# [Problem to solve]
Leave every image out, and print the remaining lines below exactly.

# [Data supplied]
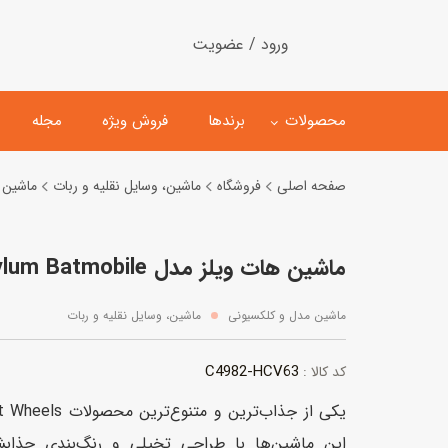
ورود / عضویت
محصولات
برندها
فروش ویژه
مجله
صفحه اصلی
فروشگاه
ماشین، وسایل نقلیه و ربات
ماشین 
لگو
ماشین کنترلی
ماشین هات ویلز مدل Batman Arkham Asylum Batmobile
اسباب‌بازی‌ ساختنی
ماشین مدل و کلکسیونی
کیت و کاردستی
پیست و ست ماشین بازی
ماشین مدل و کلکسیونی
ماشین، وسایل نقلیه و ربات
اسباب‌بازی‌ مگنتی
ماشین اسباب بازی
C4982-HCV63
کد کالا :
ربات و اسباب‌بازیهای عملکر
هلیکوپتر و هواپیما
این ماشین‌ها با طراحی تخیلی و رنگ‌بندی جذا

# [Your response]
ورود / عضویت
محصولات
برندها
فروش ویژه
مجله
صفحه اصلی
فروشگاه
ماشین، وسایل نقلیه و ربات
ماشین 
لگو
ماشین کنترلی
ماشین هات ویلز مدل Batman Arkham Asylum Batmobile
اسباب‌بازی‌ ساختنی
ماشین مدل و کلکسیونی
کیت و کاردستی
پیست و ست ماشین بازی
ماشین مدل و کلکسیونی
ماشین، وسایل نقلیه و ربات
اسباب‌بازی‌ مگنتی
ماشین اسباب بازی
C4982-HCV63
کد کالا :
ربات و اسباب‌بازیهای عملکر
هلیکوپتر و هواپیما
این ماشین‌ها با طراحی تخیلی و رنگ‌بندی جذا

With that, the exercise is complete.